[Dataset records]
<<<<

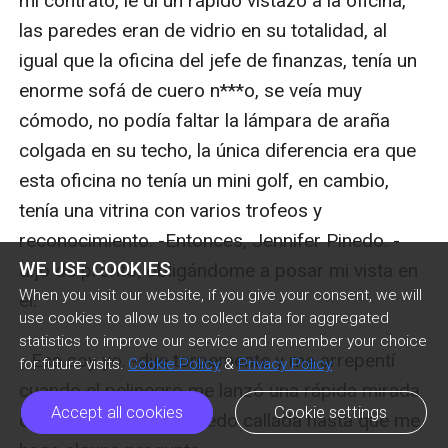
WE USE COOKIES
When you visit our website, if you give your consent, we will
use cookies to allow us to collect data for aggregated
statistics to improve our service and remember your choice
for future visits.
Cookie Policy
&
Privacy Policy
Accept all cookies
Cookie settings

>>>>

● **WHAT YOU WILL DO**:
From the entries above, copy out every line where the string "your" appears.

● **ANSWER SECTION**:
When you visit our website, if you give your consent, we will
statistics to improve our service and remember your choice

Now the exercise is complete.